What the task asks »
Skipping any pictures, give all of the records below again exactly.

Input for this task »
* * *
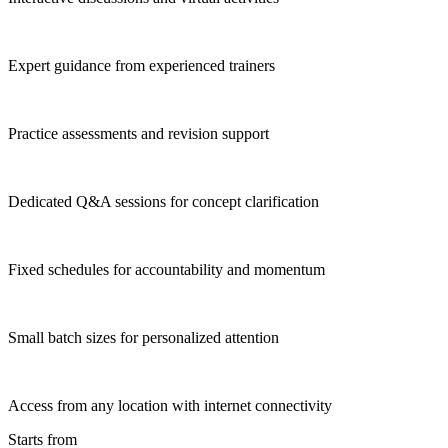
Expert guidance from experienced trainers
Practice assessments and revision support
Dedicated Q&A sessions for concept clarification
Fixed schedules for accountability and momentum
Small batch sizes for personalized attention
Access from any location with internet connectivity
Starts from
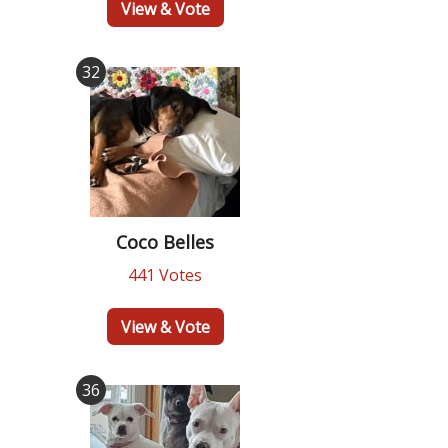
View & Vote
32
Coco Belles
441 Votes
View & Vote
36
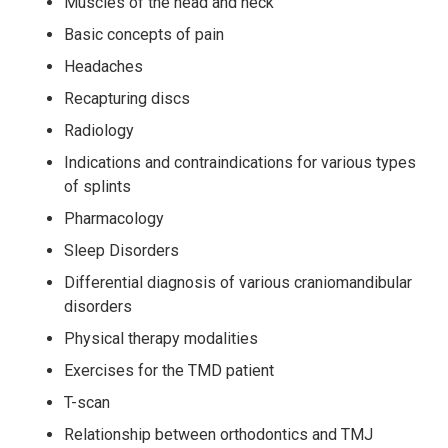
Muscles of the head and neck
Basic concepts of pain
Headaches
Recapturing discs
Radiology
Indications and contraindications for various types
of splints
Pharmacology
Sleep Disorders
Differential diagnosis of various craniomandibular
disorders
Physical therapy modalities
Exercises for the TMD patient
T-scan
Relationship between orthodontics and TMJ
* * *
Problem solution »
Expert guidance from experienced trainers
Practice assessments and revision support
Dedicated Q&A sessions for concept clarification
Fixed schedules for accountability and momentum
Small batch sizes for personalized attention
Access from any location with internet connectivity
Starts from
View & Vote
32
Coco Belles
441 Votes
View & Vote
36
Muscles of the head and neck
Basic concepts of pain
Headaches
Recapturing discs
Radiology
Indications and contraindications for various types
of splints
Pharmacology
Sleep Disorders
Differential diagnosis of various craniomandibular
disorders
Physical therapy modalities
Exercises for the TMD patient
T-scan
Relationship between orthodontics and TMJ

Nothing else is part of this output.